A quel tempo, infatti, gli oggetti quotidiani, i più banali e familiari, costituivano per lei una basilare fonte di informazione. Ripetersi che nel secondo cassetto mutande, sottovesti, reggiseni e calze avevano ordinatamente giaciuto durante la notte mentre lei stessa giaceva e che nel terzo la attendevano fedelmente magliette, camicette, sciarpe colorate e maglioncini di cotone, era come un  riepilogo della realtà. Significava ricostruire dal nulla una geometria che aveva nome mondo e che possedeva un ordine e un senso. Esistevano cose. Ognuna con un nome ed una funzione; esse avevano un loro posto. Dunque un posto esisteva. Si trattava solo di convincersene. E la camicetta ordinatamente ripiegata nel terzo cassetto, con la sua etichetta -made in Italy, pura seta, lavare a mano in acqua fredda-, compiva il lavoro fondamentale di testimone di un posto di nome Italy, in cui camicette in pura seta venivano prodotte in vasti laboratori da uomini e donne che erano usciti da case, e avevano percorso strade su automobili o pullman o treni che avevano incrociato altre automobili, pullman e treni con su altri uomini e altre donne diretti verso altri laboratori o fabbriche o scuole, uffici, che avevano luogo in paesi e città. Tutto questo esisteva.

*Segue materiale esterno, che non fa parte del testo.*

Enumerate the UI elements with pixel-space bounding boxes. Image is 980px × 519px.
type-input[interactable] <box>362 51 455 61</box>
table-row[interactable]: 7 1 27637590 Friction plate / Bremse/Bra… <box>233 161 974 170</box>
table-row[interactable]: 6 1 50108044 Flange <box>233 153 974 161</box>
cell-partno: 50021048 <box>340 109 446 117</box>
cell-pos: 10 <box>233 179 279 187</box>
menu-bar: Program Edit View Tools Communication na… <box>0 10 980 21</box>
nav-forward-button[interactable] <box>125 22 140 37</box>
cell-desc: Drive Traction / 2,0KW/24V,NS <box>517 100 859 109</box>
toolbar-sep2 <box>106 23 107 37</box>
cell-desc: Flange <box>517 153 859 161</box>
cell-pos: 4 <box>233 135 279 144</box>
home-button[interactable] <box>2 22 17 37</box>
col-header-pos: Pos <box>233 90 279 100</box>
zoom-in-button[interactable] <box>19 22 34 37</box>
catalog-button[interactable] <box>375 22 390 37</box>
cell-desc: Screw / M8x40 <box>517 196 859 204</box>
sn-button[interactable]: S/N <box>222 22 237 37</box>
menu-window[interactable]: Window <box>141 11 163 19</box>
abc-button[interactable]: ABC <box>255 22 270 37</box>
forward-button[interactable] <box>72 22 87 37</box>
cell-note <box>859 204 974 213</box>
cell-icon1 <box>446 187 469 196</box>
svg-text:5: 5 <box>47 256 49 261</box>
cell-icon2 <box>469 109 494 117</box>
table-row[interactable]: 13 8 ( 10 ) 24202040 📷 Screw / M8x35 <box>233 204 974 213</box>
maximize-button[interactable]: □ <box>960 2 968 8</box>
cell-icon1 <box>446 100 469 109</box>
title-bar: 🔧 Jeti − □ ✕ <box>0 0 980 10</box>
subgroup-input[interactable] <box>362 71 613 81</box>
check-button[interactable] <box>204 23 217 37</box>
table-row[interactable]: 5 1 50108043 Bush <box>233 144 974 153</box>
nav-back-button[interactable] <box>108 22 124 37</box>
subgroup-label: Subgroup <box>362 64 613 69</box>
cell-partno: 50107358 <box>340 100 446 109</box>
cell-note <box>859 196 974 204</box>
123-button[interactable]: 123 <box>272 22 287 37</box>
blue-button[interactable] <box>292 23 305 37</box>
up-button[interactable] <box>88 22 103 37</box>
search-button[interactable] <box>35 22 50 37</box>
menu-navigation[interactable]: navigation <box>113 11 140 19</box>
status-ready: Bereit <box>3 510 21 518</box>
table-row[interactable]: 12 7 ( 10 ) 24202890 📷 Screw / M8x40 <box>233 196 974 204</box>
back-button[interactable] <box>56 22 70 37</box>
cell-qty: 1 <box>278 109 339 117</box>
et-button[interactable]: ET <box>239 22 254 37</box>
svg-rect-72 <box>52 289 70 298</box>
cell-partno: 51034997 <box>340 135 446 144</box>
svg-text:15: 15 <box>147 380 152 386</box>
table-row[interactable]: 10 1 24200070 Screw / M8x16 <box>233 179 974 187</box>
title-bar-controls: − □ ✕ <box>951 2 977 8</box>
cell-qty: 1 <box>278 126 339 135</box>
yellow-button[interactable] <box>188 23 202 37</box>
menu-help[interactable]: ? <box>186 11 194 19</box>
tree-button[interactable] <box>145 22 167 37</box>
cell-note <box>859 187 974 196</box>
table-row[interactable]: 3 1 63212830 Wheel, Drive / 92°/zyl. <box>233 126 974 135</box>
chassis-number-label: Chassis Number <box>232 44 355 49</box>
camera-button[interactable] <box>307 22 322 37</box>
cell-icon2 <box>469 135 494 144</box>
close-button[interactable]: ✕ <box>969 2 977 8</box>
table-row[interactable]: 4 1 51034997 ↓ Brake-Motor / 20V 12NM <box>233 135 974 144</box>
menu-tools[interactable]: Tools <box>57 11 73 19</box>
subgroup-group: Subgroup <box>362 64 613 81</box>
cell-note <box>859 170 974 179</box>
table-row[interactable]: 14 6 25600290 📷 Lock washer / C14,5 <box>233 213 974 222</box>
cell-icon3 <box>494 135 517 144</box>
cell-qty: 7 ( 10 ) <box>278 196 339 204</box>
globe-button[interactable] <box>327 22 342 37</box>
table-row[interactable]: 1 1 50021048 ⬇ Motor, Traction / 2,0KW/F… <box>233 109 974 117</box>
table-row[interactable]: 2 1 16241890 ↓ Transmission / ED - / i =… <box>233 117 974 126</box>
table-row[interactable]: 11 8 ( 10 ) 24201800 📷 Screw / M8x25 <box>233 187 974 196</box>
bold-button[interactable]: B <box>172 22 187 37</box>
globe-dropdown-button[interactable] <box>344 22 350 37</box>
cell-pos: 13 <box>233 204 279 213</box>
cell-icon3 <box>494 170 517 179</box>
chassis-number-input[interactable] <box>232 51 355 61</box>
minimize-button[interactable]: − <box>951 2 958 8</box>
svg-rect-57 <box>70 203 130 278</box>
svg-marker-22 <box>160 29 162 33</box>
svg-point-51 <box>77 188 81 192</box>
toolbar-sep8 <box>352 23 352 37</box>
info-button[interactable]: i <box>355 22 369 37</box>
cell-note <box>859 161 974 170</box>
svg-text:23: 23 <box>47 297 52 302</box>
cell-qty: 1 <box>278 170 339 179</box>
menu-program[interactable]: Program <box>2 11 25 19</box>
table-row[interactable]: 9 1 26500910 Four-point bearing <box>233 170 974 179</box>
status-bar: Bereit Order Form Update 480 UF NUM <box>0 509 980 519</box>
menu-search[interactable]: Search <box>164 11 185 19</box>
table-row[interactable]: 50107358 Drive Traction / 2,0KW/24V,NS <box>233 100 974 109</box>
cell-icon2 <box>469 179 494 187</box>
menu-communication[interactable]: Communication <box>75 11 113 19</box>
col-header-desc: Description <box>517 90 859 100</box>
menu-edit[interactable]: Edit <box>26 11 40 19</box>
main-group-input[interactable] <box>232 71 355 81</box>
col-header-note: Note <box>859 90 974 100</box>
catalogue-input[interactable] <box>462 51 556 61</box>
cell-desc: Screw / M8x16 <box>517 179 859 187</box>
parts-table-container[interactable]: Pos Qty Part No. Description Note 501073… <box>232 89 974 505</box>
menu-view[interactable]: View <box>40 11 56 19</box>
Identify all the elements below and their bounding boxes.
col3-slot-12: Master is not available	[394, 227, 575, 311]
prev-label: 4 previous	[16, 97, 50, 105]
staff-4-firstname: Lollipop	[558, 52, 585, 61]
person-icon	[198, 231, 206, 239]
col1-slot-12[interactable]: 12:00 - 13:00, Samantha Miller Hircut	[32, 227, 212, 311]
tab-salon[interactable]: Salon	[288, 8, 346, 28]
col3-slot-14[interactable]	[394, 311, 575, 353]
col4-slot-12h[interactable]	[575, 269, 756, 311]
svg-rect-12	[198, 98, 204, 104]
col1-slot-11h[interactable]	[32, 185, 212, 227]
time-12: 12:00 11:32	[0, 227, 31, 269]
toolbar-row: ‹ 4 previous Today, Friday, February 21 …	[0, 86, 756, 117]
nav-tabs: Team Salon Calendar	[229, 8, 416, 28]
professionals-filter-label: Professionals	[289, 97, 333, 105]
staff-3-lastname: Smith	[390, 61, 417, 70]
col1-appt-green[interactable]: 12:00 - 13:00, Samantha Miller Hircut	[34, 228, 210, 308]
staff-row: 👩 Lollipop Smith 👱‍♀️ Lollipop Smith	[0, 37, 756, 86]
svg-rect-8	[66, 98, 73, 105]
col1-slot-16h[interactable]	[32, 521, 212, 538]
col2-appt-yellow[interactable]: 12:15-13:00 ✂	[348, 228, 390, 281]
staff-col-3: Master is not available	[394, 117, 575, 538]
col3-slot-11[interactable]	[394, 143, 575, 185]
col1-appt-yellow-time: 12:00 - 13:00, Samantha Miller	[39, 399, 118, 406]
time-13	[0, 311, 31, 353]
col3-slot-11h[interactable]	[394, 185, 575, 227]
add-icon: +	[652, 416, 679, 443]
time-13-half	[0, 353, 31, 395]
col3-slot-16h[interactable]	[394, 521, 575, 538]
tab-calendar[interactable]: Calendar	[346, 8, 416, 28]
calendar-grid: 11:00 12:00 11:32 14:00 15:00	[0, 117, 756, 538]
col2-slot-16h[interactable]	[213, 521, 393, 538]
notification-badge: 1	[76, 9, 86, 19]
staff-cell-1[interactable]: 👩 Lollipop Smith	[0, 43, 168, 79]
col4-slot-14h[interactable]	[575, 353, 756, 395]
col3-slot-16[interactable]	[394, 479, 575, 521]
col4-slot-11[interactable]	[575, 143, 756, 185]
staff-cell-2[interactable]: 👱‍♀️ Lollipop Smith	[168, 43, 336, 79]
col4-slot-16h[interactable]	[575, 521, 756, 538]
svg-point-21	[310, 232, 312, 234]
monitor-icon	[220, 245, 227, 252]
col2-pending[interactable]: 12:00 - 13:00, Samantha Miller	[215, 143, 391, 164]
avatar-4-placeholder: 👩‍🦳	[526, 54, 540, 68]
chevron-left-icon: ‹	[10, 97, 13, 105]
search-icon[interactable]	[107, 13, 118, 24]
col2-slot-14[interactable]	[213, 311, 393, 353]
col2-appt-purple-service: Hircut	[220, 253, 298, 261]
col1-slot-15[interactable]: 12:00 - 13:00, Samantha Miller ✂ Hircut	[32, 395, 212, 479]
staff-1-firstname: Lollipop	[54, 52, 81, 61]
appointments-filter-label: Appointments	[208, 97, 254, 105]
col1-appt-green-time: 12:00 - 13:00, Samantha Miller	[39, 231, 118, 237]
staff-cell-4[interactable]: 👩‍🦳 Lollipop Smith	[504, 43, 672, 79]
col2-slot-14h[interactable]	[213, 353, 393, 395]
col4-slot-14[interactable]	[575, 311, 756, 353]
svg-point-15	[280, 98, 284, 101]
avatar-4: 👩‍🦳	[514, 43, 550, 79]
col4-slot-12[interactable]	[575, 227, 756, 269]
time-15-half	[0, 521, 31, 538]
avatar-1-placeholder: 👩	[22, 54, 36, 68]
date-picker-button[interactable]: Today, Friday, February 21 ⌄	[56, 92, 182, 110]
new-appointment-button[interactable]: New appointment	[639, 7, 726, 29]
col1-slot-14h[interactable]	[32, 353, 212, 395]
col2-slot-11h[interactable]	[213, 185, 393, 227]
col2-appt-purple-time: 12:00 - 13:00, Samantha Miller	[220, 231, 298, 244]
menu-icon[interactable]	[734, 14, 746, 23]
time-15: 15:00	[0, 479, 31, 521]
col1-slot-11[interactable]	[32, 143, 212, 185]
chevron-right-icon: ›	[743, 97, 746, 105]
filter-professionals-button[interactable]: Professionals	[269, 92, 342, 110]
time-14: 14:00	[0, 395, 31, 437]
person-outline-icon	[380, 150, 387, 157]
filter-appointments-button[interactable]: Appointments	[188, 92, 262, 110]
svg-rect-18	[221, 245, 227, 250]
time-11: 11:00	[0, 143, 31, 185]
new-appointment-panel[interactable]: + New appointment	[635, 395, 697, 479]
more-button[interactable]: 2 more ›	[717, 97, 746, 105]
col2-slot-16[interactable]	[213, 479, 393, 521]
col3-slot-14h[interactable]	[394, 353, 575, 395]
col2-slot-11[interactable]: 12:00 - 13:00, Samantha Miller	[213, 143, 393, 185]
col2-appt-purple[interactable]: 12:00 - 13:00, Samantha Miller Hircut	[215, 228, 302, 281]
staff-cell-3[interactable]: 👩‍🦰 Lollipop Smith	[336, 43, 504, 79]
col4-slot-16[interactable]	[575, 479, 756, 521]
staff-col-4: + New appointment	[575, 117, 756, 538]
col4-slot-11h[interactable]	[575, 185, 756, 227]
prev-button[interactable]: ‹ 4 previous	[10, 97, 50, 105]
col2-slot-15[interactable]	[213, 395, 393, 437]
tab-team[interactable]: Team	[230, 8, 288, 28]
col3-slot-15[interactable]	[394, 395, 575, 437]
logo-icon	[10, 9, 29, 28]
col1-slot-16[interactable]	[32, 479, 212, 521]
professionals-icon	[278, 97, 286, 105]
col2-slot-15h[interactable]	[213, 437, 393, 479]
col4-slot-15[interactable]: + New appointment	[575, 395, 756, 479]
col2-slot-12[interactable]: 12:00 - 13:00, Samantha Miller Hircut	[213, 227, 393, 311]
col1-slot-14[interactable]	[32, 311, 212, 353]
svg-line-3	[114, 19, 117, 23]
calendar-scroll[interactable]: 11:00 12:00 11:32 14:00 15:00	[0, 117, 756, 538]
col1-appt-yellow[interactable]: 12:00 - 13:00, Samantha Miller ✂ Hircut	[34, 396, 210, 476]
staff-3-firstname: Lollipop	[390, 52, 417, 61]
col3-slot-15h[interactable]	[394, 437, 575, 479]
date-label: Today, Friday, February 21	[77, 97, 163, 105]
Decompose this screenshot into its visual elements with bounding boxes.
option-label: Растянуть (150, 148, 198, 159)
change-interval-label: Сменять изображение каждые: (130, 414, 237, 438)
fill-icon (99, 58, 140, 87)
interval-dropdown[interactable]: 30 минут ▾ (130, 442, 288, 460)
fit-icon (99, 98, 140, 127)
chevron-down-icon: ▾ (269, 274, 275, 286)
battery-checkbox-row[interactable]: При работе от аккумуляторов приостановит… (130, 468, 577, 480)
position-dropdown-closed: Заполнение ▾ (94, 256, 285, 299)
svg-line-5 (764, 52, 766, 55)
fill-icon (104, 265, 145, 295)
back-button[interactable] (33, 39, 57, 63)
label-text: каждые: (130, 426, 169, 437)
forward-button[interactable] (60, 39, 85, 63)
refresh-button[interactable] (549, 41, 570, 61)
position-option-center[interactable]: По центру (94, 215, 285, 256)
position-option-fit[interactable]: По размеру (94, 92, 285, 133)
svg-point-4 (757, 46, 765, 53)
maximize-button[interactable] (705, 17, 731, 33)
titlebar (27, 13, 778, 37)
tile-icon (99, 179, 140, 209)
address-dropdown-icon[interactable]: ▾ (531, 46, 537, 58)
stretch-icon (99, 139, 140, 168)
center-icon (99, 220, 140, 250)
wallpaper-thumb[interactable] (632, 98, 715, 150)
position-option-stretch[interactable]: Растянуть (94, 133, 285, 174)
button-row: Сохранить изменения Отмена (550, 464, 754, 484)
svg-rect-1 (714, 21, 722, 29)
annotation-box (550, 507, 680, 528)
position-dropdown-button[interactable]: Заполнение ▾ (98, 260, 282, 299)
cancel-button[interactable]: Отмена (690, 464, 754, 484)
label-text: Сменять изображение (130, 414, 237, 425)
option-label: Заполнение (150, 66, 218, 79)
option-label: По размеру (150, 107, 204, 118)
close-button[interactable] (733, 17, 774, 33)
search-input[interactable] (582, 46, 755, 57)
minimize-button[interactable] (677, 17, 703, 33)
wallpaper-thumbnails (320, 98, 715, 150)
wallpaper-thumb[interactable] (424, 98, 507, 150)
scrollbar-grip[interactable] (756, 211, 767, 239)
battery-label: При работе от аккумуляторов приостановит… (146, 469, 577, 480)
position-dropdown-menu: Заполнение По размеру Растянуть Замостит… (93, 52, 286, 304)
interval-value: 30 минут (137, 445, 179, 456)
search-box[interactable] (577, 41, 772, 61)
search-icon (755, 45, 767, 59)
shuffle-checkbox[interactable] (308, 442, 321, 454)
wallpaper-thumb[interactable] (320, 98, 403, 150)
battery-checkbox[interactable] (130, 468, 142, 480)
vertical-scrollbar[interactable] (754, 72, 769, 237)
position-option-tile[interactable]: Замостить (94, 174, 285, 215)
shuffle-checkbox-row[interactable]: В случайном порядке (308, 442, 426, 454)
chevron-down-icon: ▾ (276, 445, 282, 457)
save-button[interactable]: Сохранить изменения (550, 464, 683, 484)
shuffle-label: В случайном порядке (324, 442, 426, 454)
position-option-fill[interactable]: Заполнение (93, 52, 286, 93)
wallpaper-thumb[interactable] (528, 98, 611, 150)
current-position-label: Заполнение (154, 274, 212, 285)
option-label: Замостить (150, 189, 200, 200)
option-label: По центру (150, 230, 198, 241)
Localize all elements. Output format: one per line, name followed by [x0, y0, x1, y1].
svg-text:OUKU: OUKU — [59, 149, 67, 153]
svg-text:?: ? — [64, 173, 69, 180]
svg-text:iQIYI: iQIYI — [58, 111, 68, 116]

Il ragionamento con cui Q. si convinceva di questo ordine di cose si snodava lento e volenteroso e lei disegnava mentalmente tutti i pezzi di realtà che la camicetta portava con sé in un elenco mentale ordinato: donne e uomini, macchine, strade, case, fabbriche, scuole, uffici, paesi, città; e questo spazio che si delineava dalla camicetta pura-seta-lavare-a-mano-in-acqua-fredda si allargava pian piano e prendeva nome mondo e più esattamente e filosoficamente realtà.
            Se questo compito di novella creazione del mondo era affidato al secondo e terzo cassetto il primo era deputato a compiere un atto più difficile e delicato: informarla su se stessa, fornirle una parvenza di identità. Sul primo cassetto perciò il suo pensiero si posava per ultimo, perché  era da quello che sarebbe giunta la spinta decisiva a vivere il nuovo giorno. Tutti quegli oggetti minuti, foto, lettere, orologi, occhiali nei loro foderi, la scatola con le spille, i guanti, i foulard, il libretto di assegni, il passaporto — soprattutto il passaporto, con la sua foto, la sua data di nascita, il suo nome, quel nome che era il suo perché il Prefetto ci aveva giurato sopra — oggetti che indubitabilmente appartenevano a lei, erano fatti a sua misura, la descrivevano, le attribuivano caratteristiche corporee — taglia 44, guanti numero sette, tre diottrie di miopia all'occhio destro, cinque al sinistro —le parlavano con la loro voce tranquilla e inequivoca e certificavano che lei era una persona. Indossava occhiali, scriveva lettere, scattava foto, annodava foulard intorno al collo e firmava assegni. Ritrovato dunque il mondo e una identità civile, c'era ora da compiere una terza operazione: insufflare in quel corpo contenitore, taglia 44, che si era appena stabilito essere il suo, anche uno spirito o un'anima, un'essenza mentale che si configurasse come un io.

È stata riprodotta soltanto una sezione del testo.